Areas under the ROC curves (AUC-ROC) for the detection of the CAD (≥ 70% luminal stenosis) in the individual vessels by standard quantitative MPS, CTA, and anatomically-guided MPS.
| AUC-ROC | LAD | LCX | RCA |
|---|---|---|---|
| MPS | 0.74±0.08 | 0.70±0.11 | 0.75±0.09 |
| CTA | 0.76±0.09 | 0.75±0.09 | 0.81±0.07 |
| CTA-guided MPS | 0.78±0.08 | 0.84±0.08* | 0.92±0.05* |
significantly different than MPS
Figure 2.
Automated volume alignment of CTA and MPS. In 4 rows from top to bottom we show in multi-planar orientations original CTA images (A), original MPS images (B), fused unregistered MPS and CTA images (C) and the same images after automated volume registration (D). Subsequently, the 3D transformation parameters obtained from the volume registration can be used to align associated coronary trees with MPS surfaces.

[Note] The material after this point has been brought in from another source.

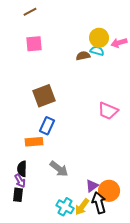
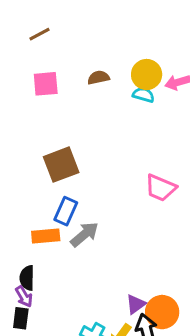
brown semicircle: (83, 56) -> (98, 78), moved
gray arrow: (59, 169) -> (84, 234), moved, turned -78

Contour and Territory Adjustments
MPS vascular region definitions were adjusted in 17 studies and LV contours (valve plane location) were adjusted in 11 studies using co-registered coronary CTA images as a guide. The territory adjustment modified perfusion results for a specific vessel but not the overall perfusion deficit per study. The MPS contour adjustment modified overall TPD perfusion results in 7/35 (20%) of the cases by more then 2%. The territory adjustments modified perfusion in a specific vessel but did not change the global perfusion measure per study.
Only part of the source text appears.